The Vancouver Canucks were terrible last season, and they were bad right away.

Somehow this season, with a 5-9-2 record, they’re even worse.

Offseason improvements haven’t helped, as the Canucks have just 12 points in their first 16 games, which is the same number they were at after 16 games last season. Given the Canucks have fewer wins (5) than last season (6) at this point, their record is actually worse this season.

You have to go back all the way to 1997 — the first year of the Messier era — to find a Canucks team that started worse than this one after 16 games.

Willie Desjardins’ teams never sank this low in this city, as much as he became a punchline. The Canucks scored 22 points in 16 games under him in 2014–15, 19 points in 2015–16, and 13 points in 2016–17.

In Year 1 of the Messier era, the Canucks were 3-11-2 after 16 games. That was in an era before teams could secure extra points in shootouts or three-on-three overtime, and loser points weren’t yet a thing in the NHL.

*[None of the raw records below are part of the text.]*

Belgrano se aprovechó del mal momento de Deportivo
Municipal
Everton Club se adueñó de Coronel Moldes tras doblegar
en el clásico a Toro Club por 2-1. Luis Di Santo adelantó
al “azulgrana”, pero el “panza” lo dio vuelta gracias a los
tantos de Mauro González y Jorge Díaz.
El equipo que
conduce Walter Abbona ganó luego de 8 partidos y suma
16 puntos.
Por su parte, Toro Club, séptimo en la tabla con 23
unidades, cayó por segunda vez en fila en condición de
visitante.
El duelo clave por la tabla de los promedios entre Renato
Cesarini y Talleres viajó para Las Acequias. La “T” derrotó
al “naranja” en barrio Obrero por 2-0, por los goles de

Pat Quinn was fired as Canucks general manager after Game 15 of that season, and Tom Renney was fired as head coach after Game 19. It was one of the darkest periods of Canucks hockey ever.

The Jim Benning era is giving it a run for its money, though.

The heat has been on Benning for years, and now it’s on Travis Green too.

This is the eighth season of Benning’s tenure, and his record as GM speaks for itself. Only Ottawa, New Jersey, Detroit, Arizona, and Buffalo have worse records during that span. The Canucks have missed the playoffs in five of the last six years.

The team has underperformed this season, particularly on special teams, and that falls on the coaching staff. Vancouver’s power play currently ranks 25th in the NHL. Their penalty kill is dead last.

In fact, if the Canucks don’t improve their 62.3% PK efficiency, they will finish with the worst penalty killing percentage in NHL history.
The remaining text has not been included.